Instructions to follow:
Transcribe, starting at the line with "comunica@fondazionecarisal.it" and ending at the line with "çıkarılmasını ve tamirat", every line of the material below exactly, but leave out the pictures and anything outside that span.

Entries shown:
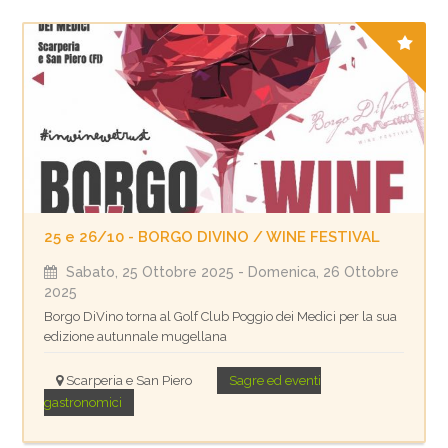
25 e 26/10 - BORGO DIVINO / WINE FESTIVAL
Sabato, 25 Ottobre 2025
- Domenica, 26 Ottobre
2025
Borgo DiVino torna al Golf Club Poggio dei Medici per la sua
edizione autunnale mugellana
Scarperia e San Piero
Sagre ed eventi
gastronomici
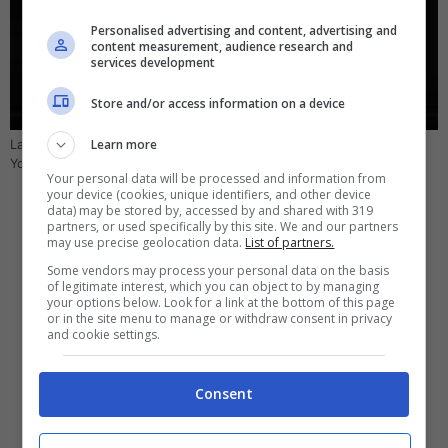
Personalised advertising and content, advertising and
content measurement, audience research and
services development
Store and/or access information on a device
Learn more
La Xbox Series X ospita ancora oggi molti titoli di primo livello (Foto
YouTube Xbox) – computer-idea.it
Your personal data will be processed and information from
your device (cookies, unique identifiers, and other device
data) may be stored by, accessed by and shared with 319
partners, or used specifically by this site. We and our partners
may use precise geolocation data.
List of partners.
Some vendors may process your personal data on the basis
of legitimate interest, which you can object to by managing
your options below. Look for a link at the bottom of this page
or in the site menu to manage or withdraw consent in privacy
and cookie settings.
Consent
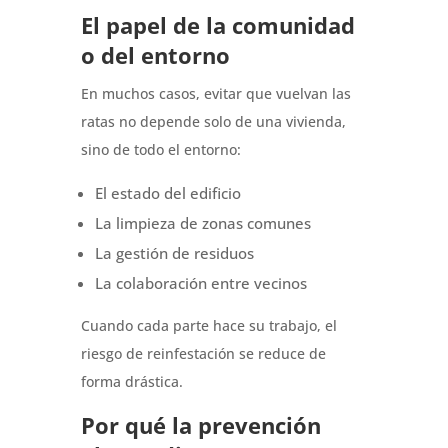
El papel de la comunidad
o del entorno
En muchos casos, evitar que vuelvan las
ratas no depende solo de una vivienda,
sino de todo el entorno:
El estado del edificio
La limpieza de zonas comunes
La gestión de residuos
La colaboración entre vecinos
Cuando cada parte hace su trabajo, el
riesgo de reinfestación se reduce de
forma drástica.
Por qué la prevención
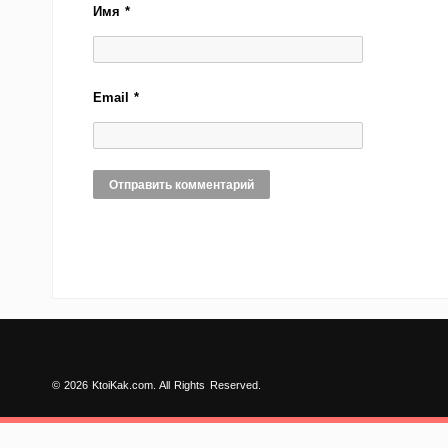
Имя
*
Email
*
© 2026 KtoiKak.com. All Rights Reserved.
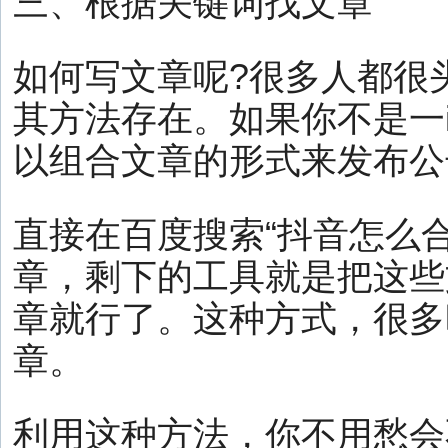
三、根据关键词找文章
如何写文章呢?很多人都很
其方法存在。如果你不是一
以组合文章的形式来发布公
直接在百度搜索“抖音怎么合
章，剩下的工具就是把这些
章就行了。这种方式，很多
章。
利用这种方法，你不用愁会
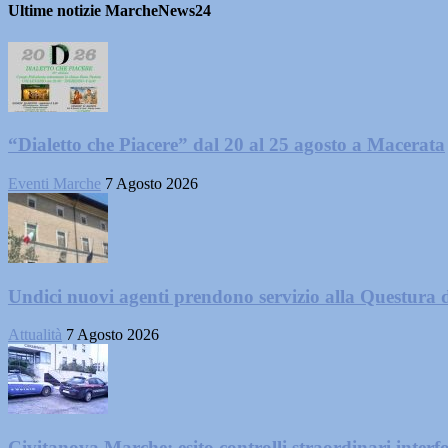
Ultime notizie MarcheNews24
“Dialetto che Piacere” dal 20 al 25 agosto a Macerata
Eventi Marche
7 Agosto 2026
Undici nuovi agenti prendono servizio alla Questura 
Attualità
7 Agosto 2026
Civitanova Marche: esito controlli straordinari interf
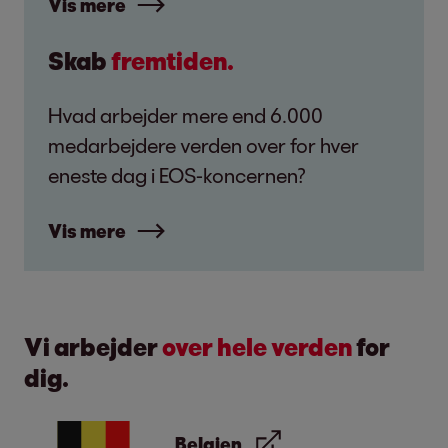
Vis mere
Skab
fremtiden.
Hvad arbejder mere end 6.000
medarbejdere verden over for hver
eneste dag i EOS-koncernen?
Vis mere
Vi arbejder
over hele verden
for
dig.
Belgien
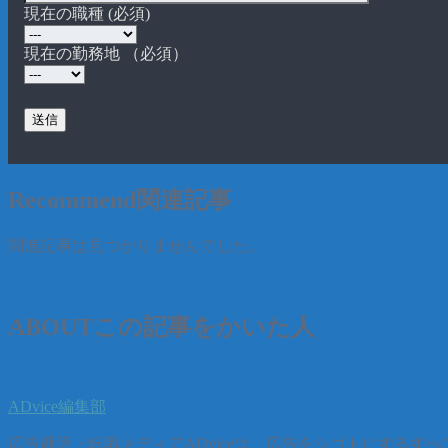
現在の職種 (必須)
現在の勤務地 （必須）
Recommend
関連記事
関連記事は見つかりませんでした。
ABOUT
この記事をかいた人
ADvice編集部
広告就活・転職メディアADviceは、広告をシゴトにする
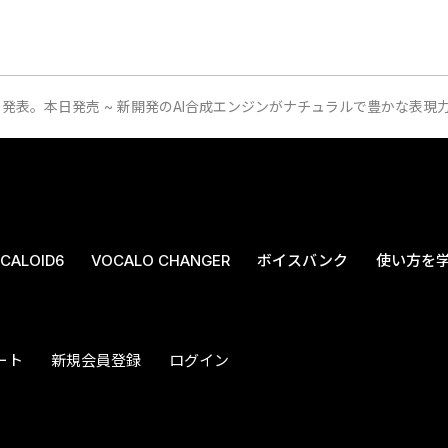
ID6 発表。本日発売 ~ 新開発のAI合成エンジンがナチュラルで豊かな表現
CALOID6
VOCALO CHANGER
ボイスバンク
使い方を
ート
新規会員登録
ログイン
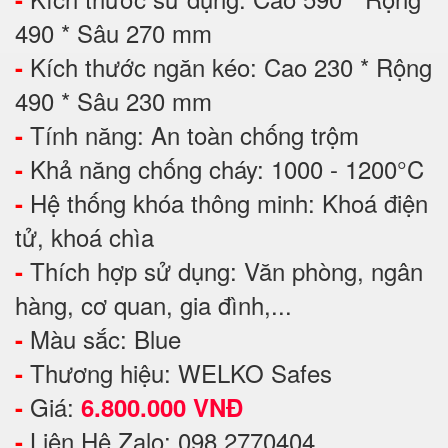
490 * Sâu 270 mm
Kích thước ngăn kéo: Cao 230 * Rộng
-
490 * Sâu 230 mm
Tính năng: An toàn chống trộm
-
Khả năng chống cháy: 1000 - 1200°C
-
Hệ thống khóa thông minh: Khoá điện
-
tử, khoá chìa
Thích hợp sử dụng: Văn phòng, ngân
-
hàng, cơ quan, gia đình,...
Màu sắc: Blue
-
Thương hiệu: WELKO Safes
-
Giá:
-
6.800.000 VNĐ
Liên Hệ Zalo: 098 2770404
-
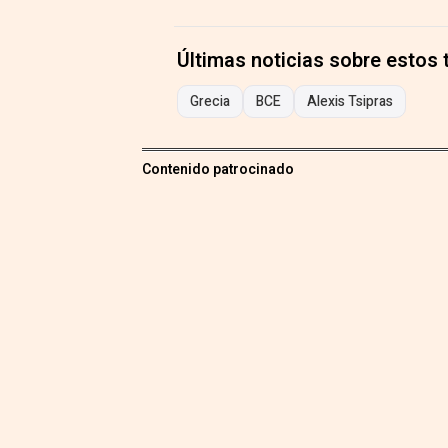
Últimas noticias sobre estos
Grecia
BCE
Alexis Tsipras
Contenido patrocinado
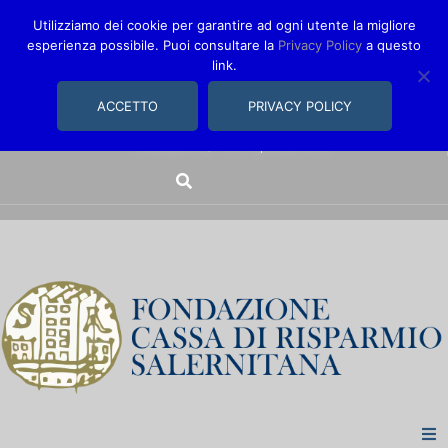
Utilizziamo dei cookie per garantire ad ogni utente la migliore
esperienza possibile. Puoi consultare la
Privacy Policy
a questo
link.
comunica@fondazionecarisal.it
089 230611
ACCETTO
PRIVACY POLICY
Via Bastioni, 14/16 | Salerno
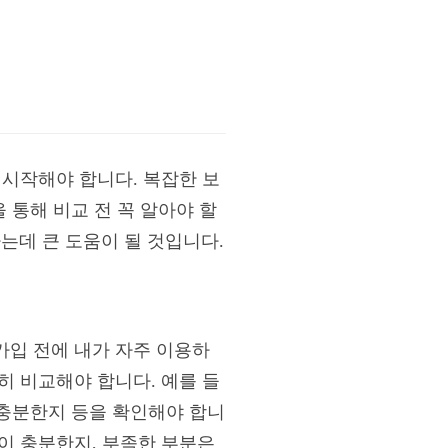
 시작해야 합니다. 복잡한 보
 통해 비교 전 꼭 알아야 할
는데 큰 도움이 될 것입니다.
가입 전에 내가 자주 이용하
히 비교해야 합니다. 예를 들
 충분한지 등을 확인해야 합니
이 충분한지, 부족한 부분은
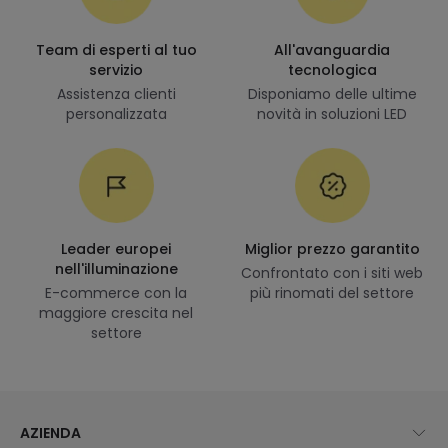
Team di esperti al tuo
All'avanguardia
servizio
tecnologica
Assistenza clienti
Disponiamo delle ultime
personalizzata
novità in soluzioni LED
Leader europei
Miglior prezzo garantito
nell'illuminazione
Confrontato con i siti web
E-commerce con la
più rinomati del settore
maggiore crescita nel
settore
AZIENDA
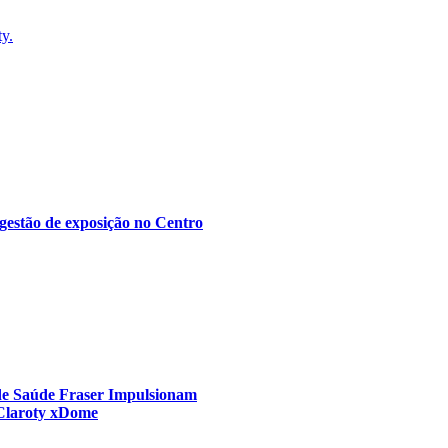
ty.
gestão de exposição no Centro
 de Saúde Fraser Impulsionam
 Claroty xDome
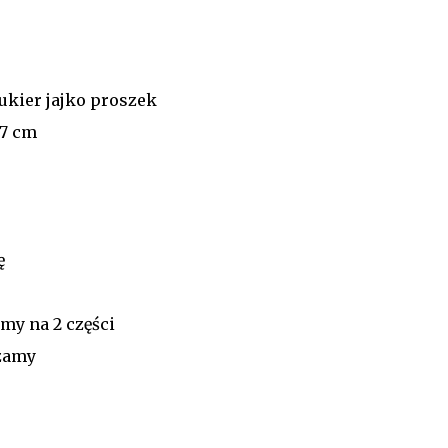
ukier jajko proszek
27 cm
ę
my na 2 części
zamy
ą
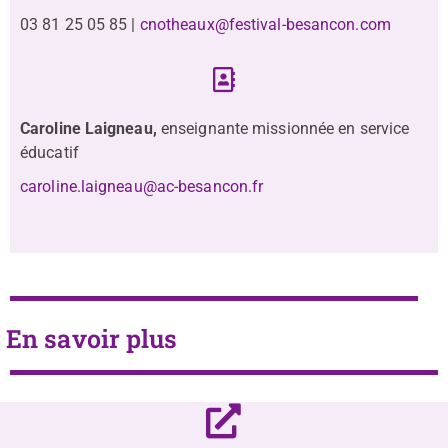
03 81 25 05 85 |
cnotheaux@festival-besancon.com
Caroline Laigneau,
enseignante missionnée en service
éducatif
caroline.laigneau@ac-besancon.fr
En savoir plus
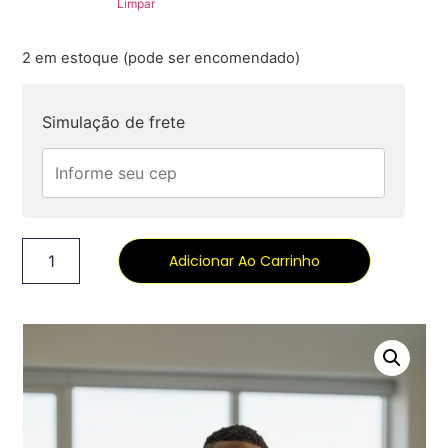
Limpar
2 em estoque (pode ser encomendado)
Simulação de frete
Adicionar Ao Carrinho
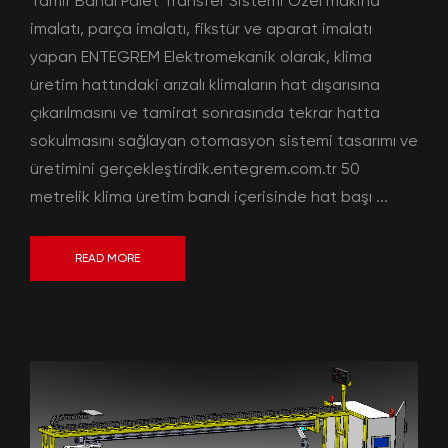
Tamir Bandı Palet Transfer Sistemi Özel makina
imalatı, parça imalatı, fikstür ve aparat imalatı
yapan ENTEGREM Elektromekanik olarak, klima
üretim hattındaki arızalı klimaların hat dışarısına
çıkarılmasını ve tamirat sonrasında tekrar hatta
sokulmasını sağlayan otomasyon sistemi tasarımı ve
üretimini gerçekleştirdik.entegrem.com.tr 50
metrelik klima üretim bandı içerisinde hat başı ...
READ MORE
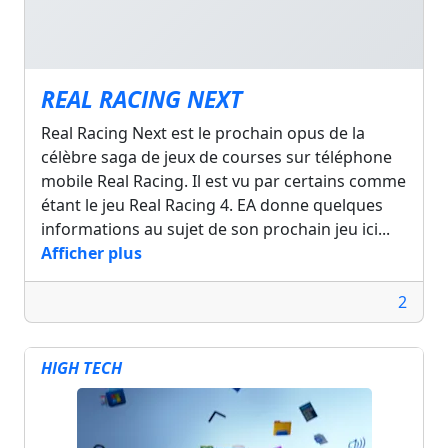
REAL RACING NEXT
Real Racing Next est le prochain opus de la
célèbre saga de jeux de courses sur téléphone
mobile Real Racing. Il est vu par certains comme
étant le jeu Real Racing 4. EA donne quelques
informations au sujet de son prochain jeu ici...
Afficher plus
2
HIGH TECH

Result for this task:
comunica@fondazionecarisal.it
089 230611
ACCETTO
PRIVACY POLICY
Via Bastioni, 14/16 | Salerno
 시작해야 합니다. 복잡한 보
 통해 비교 전 꼭 알아야 할
는데 큰 도움이 될 것입니다.
가입 전에 내가 자주 이용하
히 비교해야 합니다. 예를 들
 충분한지 등을 확인해야 합니
이 충분한지, 부족한 부분은
Team di esperti al tuo
All'avanguardia
servizio
tecnologica
Assistenza clienti
Disponiamo delle ultime
personalizzata
novità in soluzioni LED
Leader europei
Miglior prezzo garantito
nell'illuminazione
Confrontato con i siti web
E-commerce con la
più rinomati del settore
maggiore crescita nel
settore
AZIENDA
ty.
gestão de exposição no Centro
 de Saúde Fraser Impulsionam
 Claroty xDome
ukier jajko proszek
27 cm
ę
my na 2 części
zamy
ą
03 81 25 05 85 |
cnotheaux@festival-besancon.com
Caroline Laigneau,
enseignante missionnée en service
éducatif
caroline.laigneau@ac-besancon.fr
En savoir plus
Limpar
2 em estoque (pode ser encomendado)
Simulação de frete
Adicionar Ao Carrinho
Tamir Bandı Palet Transfer Sistemi Özel makina
imalatı, parça imalatı, fikstür ve aparat imalatı
yapan ENTEGREM Elektromekanik olarak, klima
üretim hattındaki arızalı klimaların hat dışarısına
çıkarılmasını ve tamirat sonrasında tekrar hatta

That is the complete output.